# How do I prevent berries from sinking in the muffin?



## Shaheen (Jun 5, 2006)

I got a couple of bags of dried cranberries. I intend to make cranberry muffins. I want to know how I can prevent them from sinking to the bottom of the tin. I read in Martha Stewart's book that they should be covered with flour before folding them into the batter. Is that the only way? I really don't want to waste the cranberries because I don't get them here. Thanks


----------



## Andy M. (Jun 5, 2006)

SO makes them all the time and they don't sink.  Coating them in flour is supposed to work.  Give it a try.


----------



## GB (Jun 5, 2006)

I seem to also remember hearing something about making sure they are room temp and not cold too. I could be wrong though.


----------



## marmar (Jun 5, 2006)

A similar, but alternative method, would be to mix the cranberries into the dry ingredients before you mix together the wet and dry ingredients.
But just be careful not to overmix the wet/dry ingredients, or you'll get dense muffins. It's easier to overmix when you have the cranberries in earlier.


----------



## Ishbel (Jun 5, 2006)

I always toss any fruit for cakes (Dundee, for instance) in cornflour (? cornstarch) and shake off any excess.
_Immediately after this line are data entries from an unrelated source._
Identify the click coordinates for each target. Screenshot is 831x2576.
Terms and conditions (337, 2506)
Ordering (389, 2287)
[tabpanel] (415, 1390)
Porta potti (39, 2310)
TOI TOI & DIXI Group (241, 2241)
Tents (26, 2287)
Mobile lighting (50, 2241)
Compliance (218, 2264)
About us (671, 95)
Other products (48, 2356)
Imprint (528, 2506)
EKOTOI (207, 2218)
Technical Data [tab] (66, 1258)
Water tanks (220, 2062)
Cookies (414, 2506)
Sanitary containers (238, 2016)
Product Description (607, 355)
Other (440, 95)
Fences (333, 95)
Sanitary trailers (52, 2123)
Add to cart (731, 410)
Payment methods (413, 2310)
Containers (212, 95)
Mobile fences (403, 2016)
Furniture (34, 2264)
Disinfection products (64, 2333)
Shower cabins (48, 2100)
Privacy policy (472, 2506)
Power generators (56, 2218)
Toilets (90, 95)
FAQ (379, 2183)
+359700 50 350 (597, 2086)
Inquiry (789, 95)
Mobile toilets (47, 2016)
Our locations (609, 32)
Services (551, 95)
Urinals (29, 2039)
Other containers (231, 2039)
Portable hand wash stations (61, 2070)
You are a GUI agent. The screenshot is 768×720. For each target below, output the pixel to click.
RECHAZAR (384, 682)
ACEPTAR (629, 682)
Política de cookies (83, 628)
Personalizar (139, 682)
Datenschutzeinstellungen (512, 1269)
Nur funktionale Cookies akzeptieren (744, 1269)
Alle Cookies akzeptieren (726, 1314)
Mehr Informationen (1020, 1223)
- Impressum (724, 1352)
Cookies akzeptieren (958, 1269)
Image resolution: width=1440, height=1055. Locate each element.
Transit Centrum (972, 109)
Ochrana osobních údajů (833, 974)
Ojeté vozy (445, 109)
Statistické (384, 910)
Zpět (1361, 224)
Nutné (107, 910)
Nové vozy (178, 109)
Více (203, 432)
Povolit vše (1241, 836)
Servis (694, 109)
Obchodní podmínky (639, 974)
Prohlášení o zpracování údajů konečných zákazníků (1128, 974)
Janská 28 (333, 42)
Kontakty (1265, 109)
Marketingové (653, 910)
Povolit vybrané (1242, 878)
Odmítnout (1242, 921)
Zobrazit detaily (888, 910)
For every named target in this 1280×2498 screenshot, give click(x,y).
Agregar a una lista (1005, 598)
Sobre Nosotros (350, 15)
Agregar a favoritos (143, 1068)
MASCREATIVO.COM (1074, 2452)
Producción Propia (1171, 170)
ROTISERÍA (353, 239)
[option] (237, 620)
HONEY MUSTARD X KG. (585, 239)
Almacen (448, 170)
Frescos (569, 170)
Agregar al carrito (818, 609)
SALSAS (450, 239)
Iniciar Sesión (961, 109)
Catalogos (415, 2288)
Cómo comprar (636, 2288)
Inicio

I don't have any problem with the fruits sinking to the bottom of cakes.


----------



## fawn (Jun 7, 2006)

I tried the trick of  coating the fruit w/ some of the dry ingredients , but after they're baked, i can see the white coating on the fruit, particularly raisins, is it just me or does it happen to you?


----------



## Ishbel (Jun 8, 2006)

I always make sure that any excess cornflour is shaken off the fruit before adding to the cake mix.


----------



## Constance (Jun 8, 2006)

I always soak my raisons in hot water, then drain them before adding to cakes or muffins to prevent them from sinking to the bottom. (a trick I learned from MIL#2) I don't see why that wouldn't work with your cranberries also.


----------



## philso (Sep 29, 2006)

i use the dried cranberries for muffins all the time.  they won't sink, at least not in a muffin batter of normal consistency.  if the batter is rather thin, you may need to use the flouring trick, but i doubt that it's necessary at all.

pecans go well with cranberries, as does substituting orange juice for the milk.


----------